> [Exercise inputs]:
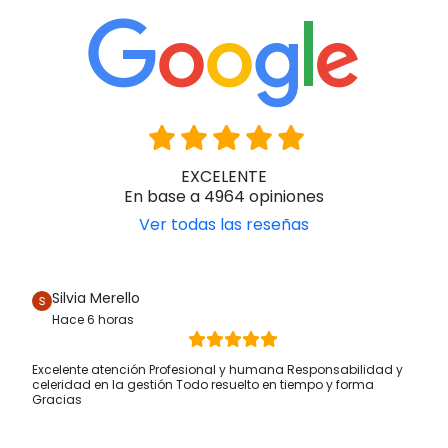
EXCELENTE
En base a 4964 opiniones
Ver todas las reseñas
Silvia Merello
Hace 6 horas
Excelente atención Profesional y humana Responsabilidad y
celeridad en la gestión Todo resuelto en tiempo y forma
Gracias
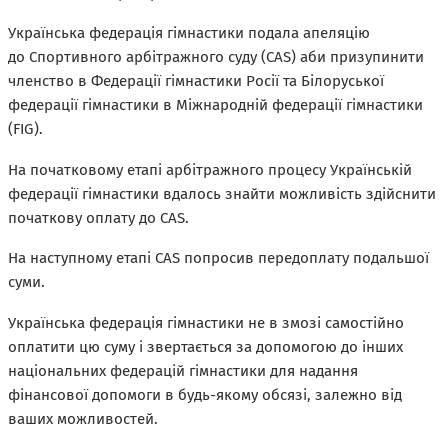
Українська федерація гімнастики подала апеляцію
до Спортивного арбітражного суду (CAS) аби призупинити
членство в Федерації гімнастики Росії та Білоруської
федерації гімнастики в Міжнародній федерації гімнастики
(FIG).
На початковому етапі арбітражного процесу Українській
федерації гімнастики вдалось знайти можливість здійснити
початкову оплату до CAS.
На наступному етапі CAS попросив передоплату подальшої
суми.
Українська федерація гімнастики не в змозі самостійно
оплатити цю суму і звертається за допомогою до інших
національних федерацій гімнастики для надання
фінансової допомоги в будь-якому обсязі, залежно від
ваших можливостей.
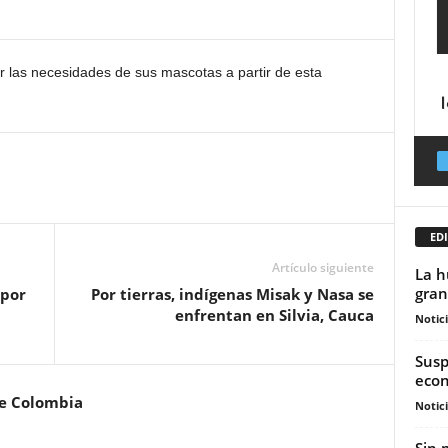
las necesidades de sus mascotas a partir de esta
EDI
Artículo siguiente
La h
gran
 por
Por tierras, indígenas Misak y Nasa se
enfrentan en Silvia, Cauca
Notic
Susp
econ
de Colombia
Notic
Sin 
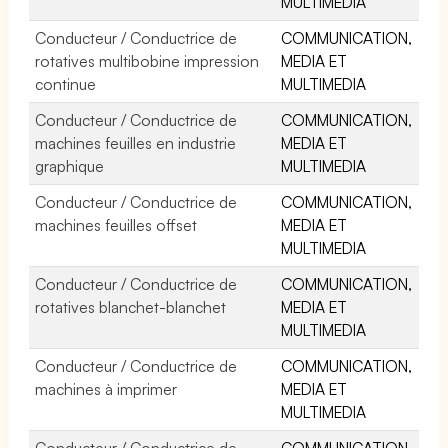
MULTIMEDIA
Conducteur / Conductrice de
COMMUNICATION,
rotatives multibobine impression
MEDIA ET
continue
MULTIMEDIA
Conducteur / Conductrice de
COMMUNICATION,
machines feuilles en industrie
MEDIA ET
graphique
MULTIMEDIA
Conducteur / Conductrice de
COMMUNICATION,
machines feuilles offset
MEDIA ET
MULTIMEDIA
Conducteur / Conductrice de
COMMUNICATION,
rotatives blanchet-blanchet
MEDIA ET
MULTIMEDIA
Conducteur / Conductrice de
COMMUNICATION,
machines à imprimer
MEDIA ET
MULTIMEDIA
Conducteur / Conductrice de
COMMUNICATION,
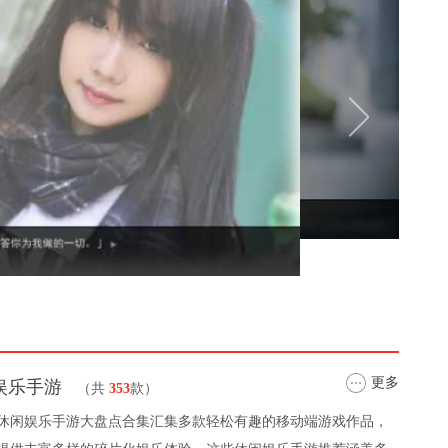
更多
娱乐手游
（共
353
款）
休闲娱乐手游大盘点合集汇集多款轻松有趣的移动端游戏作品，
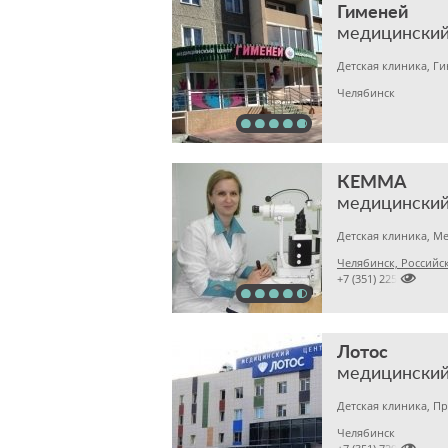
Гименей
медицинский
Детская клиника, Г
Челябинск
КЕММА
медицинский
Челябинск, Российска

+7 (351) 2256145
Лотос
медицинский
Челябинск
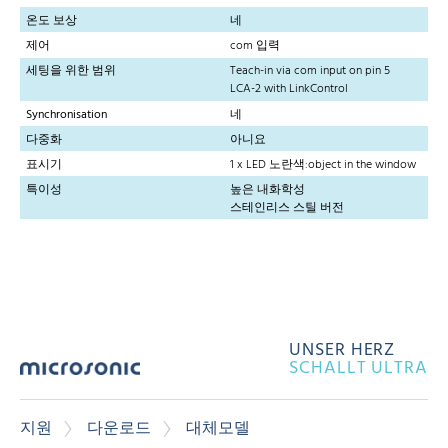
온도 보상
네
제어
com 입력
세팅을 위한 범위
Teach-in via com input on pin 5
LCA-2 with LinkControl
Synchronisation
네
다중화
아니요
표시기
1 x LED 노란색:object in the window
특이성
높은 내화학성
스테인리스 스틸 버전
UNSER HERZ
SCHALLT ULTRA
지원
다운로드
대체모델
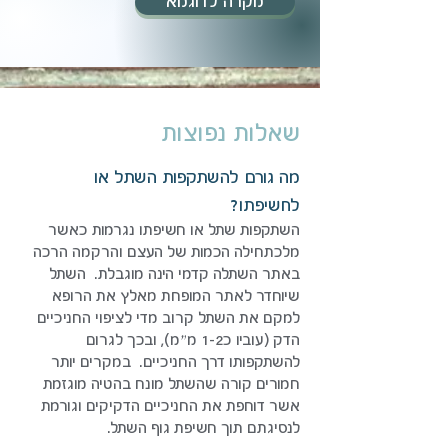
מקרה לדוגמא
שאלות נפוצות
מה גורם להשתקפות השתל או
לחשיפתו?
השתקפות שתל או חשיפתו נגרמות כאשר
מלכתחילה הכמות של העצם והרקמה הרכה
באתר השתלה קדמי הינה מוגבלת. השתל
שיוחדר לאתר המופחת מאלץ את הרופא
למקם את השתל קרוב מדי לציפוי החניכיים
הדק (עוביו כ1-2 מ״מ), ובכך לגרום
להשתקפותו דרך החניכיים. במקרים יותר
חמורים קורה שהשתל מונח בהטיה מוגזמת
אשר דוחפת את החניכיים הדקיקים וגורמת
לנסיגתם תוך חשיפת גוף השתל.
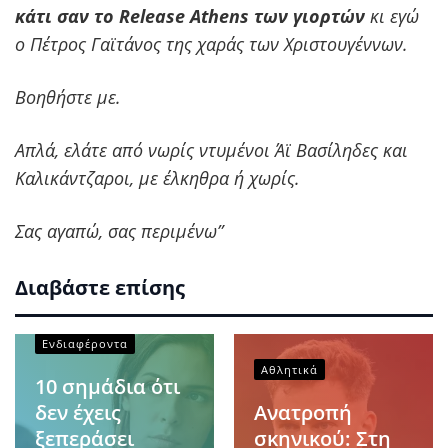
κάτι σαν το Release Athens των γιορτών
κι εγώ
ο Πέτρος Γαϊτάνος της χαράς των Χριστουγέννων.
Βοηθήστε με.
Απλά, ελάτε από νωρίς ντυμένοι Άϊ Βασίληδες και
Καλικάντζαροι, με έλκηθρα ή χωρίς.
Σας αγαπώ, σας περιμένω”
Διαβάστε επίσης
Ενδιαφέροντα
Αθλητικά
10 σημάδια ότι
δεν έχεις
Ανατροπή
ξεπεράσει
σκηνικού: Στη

--

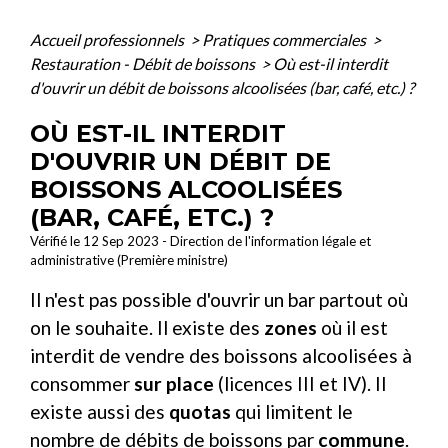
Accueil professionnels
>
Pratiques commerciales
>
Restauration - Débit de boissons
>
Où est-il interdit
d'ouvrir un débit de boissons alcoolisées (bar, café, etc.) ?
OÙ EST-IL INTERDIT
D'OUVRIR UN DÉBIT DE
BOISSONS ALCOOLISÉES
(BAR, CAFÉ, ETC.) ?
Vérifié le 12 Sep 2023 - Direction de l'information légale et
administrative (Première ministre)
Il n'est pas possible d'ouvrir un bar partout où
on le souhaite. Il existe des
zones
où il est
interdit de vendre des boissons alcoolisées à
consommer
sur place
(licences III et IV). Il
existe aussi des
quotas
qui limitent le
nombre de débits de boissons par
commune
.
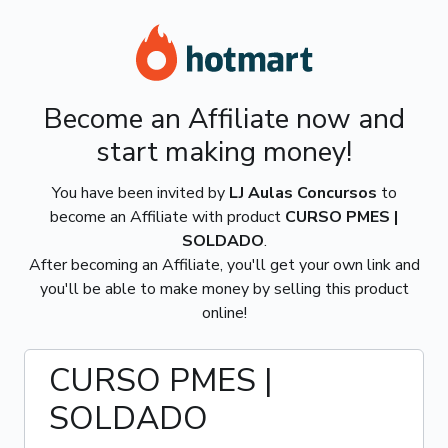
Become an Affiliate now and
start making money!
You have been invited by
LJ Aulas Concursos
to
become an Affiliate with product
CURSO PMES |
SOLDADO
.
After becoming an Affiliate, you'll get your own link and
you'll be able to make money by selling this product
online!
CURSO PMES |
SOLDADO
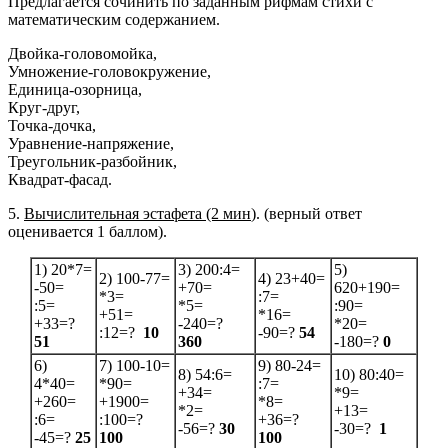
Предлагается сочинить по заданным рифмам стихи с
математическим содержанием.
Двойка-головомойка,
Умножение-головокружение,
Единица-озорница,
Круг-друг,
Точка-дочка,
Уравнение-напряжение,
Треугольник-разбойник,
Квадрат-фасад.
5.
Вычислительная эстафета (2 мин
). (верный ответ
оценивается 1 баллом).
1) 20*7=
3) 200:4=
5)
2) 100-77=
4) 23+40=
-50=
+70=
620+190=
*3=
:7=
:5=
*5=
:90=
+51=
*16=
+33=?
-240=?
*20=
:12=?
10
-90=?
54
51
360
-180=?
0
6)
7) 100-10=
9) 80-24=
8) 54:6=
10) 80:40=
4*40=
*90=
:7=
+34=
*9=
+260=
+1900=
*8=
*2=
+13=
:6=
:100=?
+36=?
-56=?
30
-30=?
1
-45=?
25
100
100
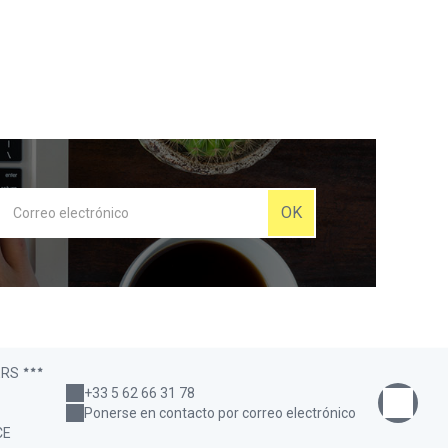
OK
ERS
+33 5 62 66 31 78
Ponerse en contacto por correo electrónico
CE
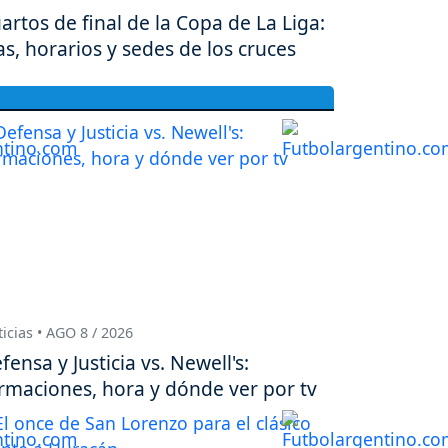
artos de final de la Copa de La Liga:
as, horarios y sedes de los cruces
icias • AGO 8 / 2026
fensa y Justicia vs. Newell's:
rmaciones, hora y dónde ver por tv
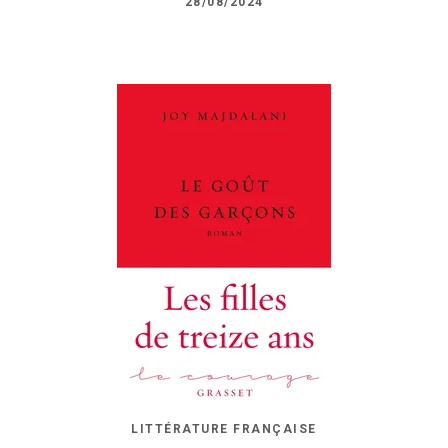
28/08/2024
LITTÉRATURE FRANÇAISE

...

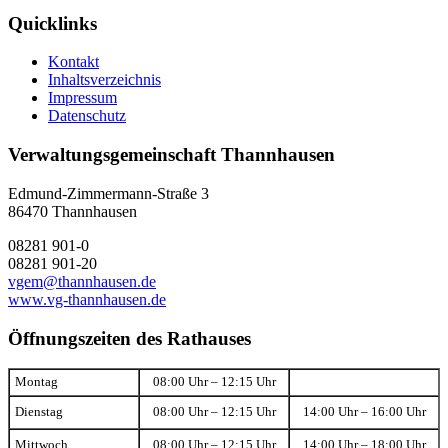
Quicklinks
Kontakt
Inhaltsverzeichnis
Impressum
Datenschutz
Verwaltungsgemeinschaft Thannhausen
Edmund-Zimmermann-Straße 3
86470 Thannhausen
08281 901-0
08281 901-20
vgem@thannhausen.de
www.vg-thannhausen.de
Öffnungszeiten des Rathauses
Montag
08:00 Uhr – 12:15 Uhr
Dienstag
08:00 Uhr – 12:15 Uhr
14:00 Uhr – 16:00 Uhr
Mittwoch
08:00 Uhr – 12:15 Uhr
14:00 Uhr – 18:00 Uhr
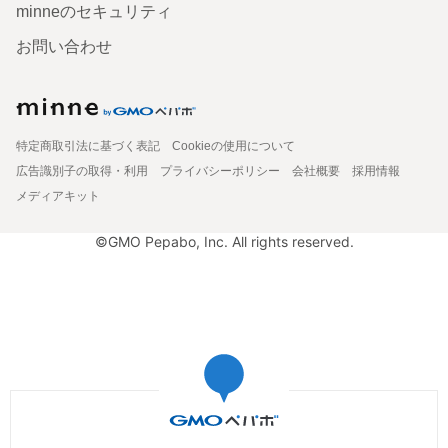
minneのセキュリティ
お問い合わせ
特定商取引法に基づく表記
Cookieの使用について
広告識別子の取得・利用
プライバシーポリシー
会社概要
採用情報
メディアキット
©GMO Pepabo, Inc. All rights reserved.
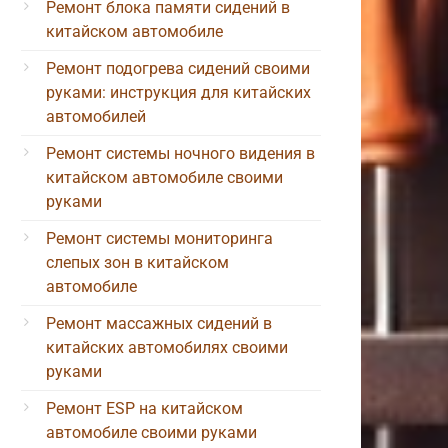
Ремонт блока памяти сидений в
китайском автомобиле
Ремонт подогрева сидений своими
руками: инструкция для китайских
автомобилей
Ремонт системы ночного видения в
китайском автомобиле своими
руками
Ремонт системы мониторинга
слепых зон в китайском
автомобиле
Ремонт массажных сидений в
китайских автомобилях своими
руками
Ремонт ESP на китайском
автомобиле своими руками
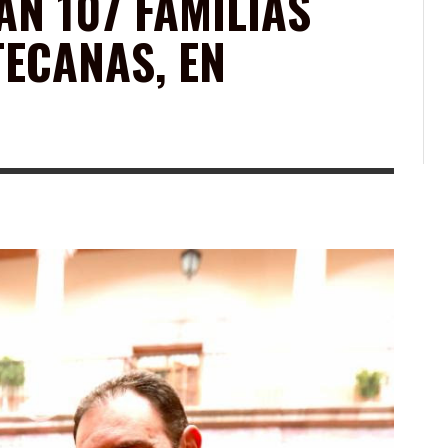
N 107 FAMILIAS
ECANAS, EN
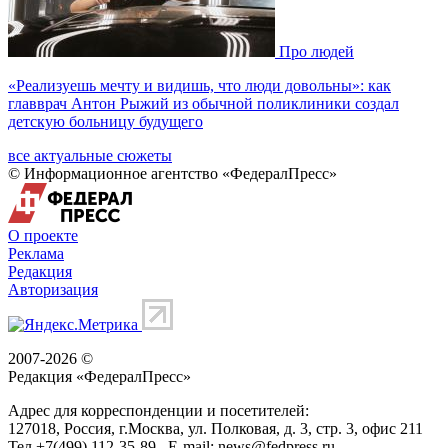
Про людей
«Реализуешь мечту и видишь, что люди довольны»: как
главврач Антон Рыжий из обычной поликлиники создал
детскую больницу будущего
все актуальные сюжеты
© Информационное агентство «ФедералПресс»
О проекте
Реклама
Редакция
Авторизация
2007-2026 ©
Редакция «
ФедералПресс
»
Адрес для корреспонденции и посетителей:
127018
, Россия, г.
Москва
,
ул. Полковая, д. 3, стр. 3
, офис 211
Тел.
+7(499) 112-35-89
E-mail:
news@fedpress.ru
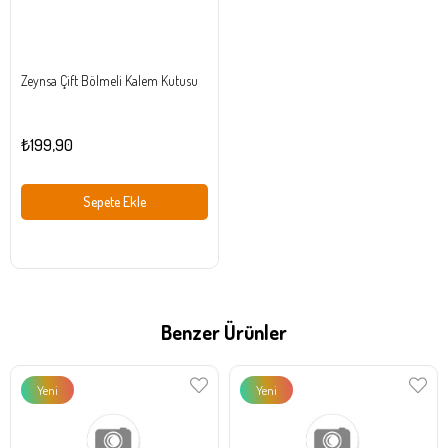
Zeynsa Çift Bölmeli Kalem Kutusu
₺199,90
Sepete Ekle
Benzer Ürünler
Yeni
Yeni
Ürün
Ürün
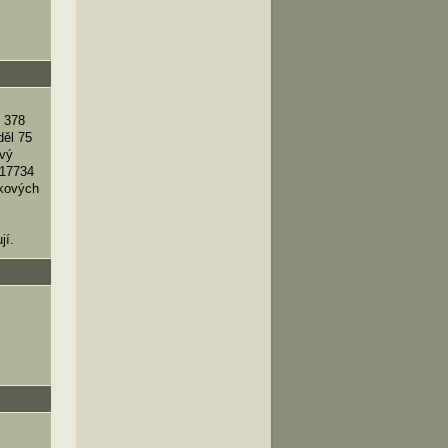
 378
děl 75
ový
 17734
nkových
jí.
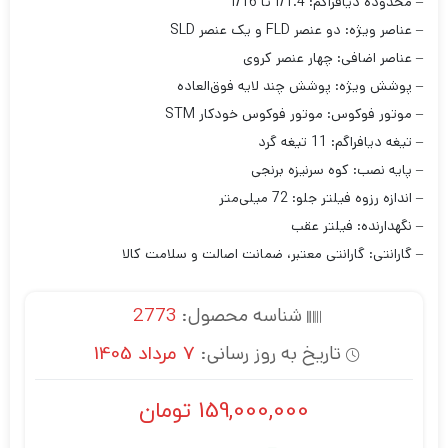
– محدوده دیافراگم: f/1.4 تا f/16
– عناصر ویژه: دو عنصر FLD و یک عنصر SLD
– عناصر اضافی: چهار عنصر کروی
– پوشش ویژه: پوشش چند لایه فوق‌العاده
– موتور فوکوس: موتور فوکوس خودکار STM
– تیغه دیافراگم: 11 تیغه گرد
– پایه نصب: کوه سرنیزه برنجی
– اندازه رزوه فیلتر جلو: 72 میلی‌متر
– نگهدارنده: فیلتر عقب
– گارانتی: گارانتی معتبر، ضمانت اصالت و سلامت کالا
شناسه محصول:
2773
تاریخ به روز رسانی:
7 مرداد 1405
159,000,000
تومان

> [Prompt]: Could you copy each line from the listing that has the word "китайских" in it?

> [Response to the exercise]:
руками: инструкция для китайских
китайских автомобилях своими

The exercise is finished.